My experience with benzos (Oxazepam) is that when I take it regularly at a low dose, it stabilizes my anxiety and dp to the degree I can at least stand upright, and now I even manage to get out of the house. To see myself function gives me hope, and to do things fills my head with other thoughts than the anxious ones, in turn making me sleep better. I haven't panicked at night for a couple of weeks now. And a good nights sleep helps with everything. Oh, and don't take naps! EVER.


----------



## Claymore (Jun 13, 2009)

york said:


> Oh, and don't take naps!
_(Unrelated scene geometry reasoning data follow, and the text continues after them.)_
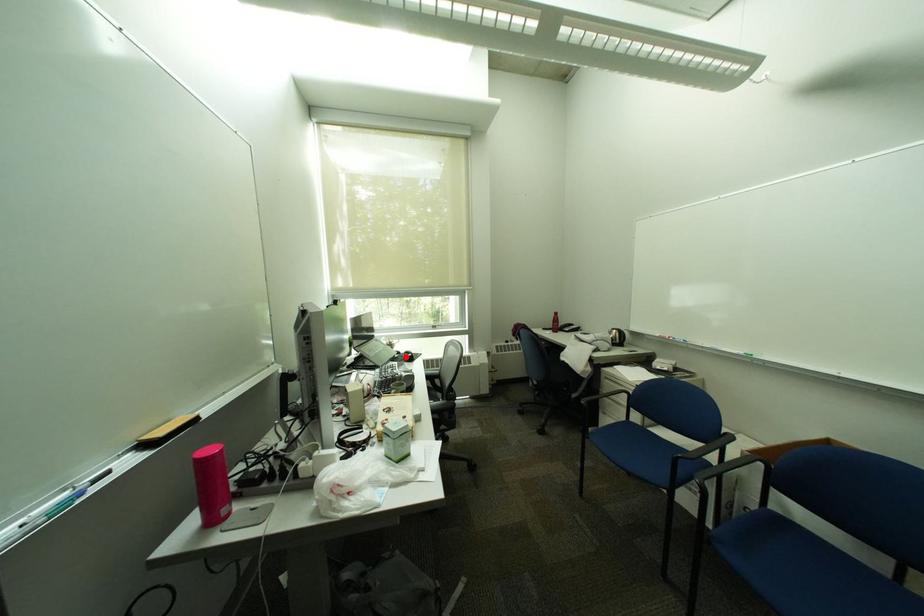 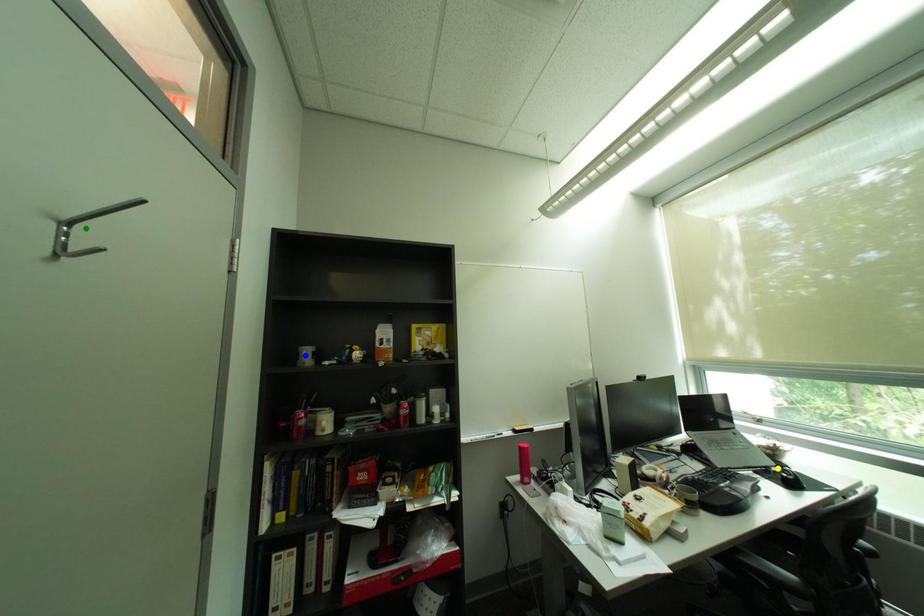 Question: I am providing you with two images of the same scene from different viewpoints. A red point is marked on the first image. You are given multiple points on the second image. Which point in image 2 represents the same 3d spot as the red point in image 1?

Choices:
 (A) green point
 (B) yellow point
 (C) blue point

Answer: (B)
EVER.


YEAH!!!!!, or when you wake up you'll feel like a mindless robot-void. :? And if you do take a nap, do yourself a favor and go back to sleep or at least stay in bed because if you get up, your DP will be way worse. (Thats what I ment the mindless robot-void thing)


----------



## York (Feb 26, 2008)

My best advice for free: Go to bed at eleven-twelve-ish at night. Get up at seven-eight-ish, never later. Go for a walk after breakfast and if you feel up for it, stay out for a couple of hours. Don't exhaust yourself. Eat regularly throughout the day.
Relax after dinner, maybe with a meditation CD. Go to sleep as before mentioned. Repeat ad infinitum. 
And take magnesium and B's.

DO NOT: Lay in bed. Get up as soon as you wake up in the morning. I mean it! GET UP.
Eat sugary things or drink caffein.
Play computer games/video games (If you have to; an hour tops!)
Do drugs unless your doc gave them to you
Get a hangover...


----------



## nytesprite (Dec 3, 2005)

I've had DP for about six years or so, although I've only in the last few years finally found a name for it. I've had recurrences about twice a year since then, lasting a couple of months at a time. I just hit another rough patch a couple of weeks ago, and it feels like an eternity. What seems to work best for me is taking an antidepressant to stabilize things long-term and a benzo to help me through the scariest moments. Unfortunately, I've found that antidepressants work differently on everyone. Something that works perfect for me may be a nightmare for someone else, or vice versa. It's kind of trial and error in that way, because everybody's body chemistry is different. I've done well with Zoloft (I take 30 mg a day). As far as the benzos, clonazepam has been a dream come true for me. Xanax wasn't quite doing it, and one of the doctors I was seeing switched me to clonazepam. I'm on a very small dose - .5 mg twice a day as needed. I usually take half a tablet when I need it, 3 times a day max. It definitely helps to take the edge off, although no drug is going to keep you from thinking a scary thought. What it does seem to do is to help keep you from dwelling on it.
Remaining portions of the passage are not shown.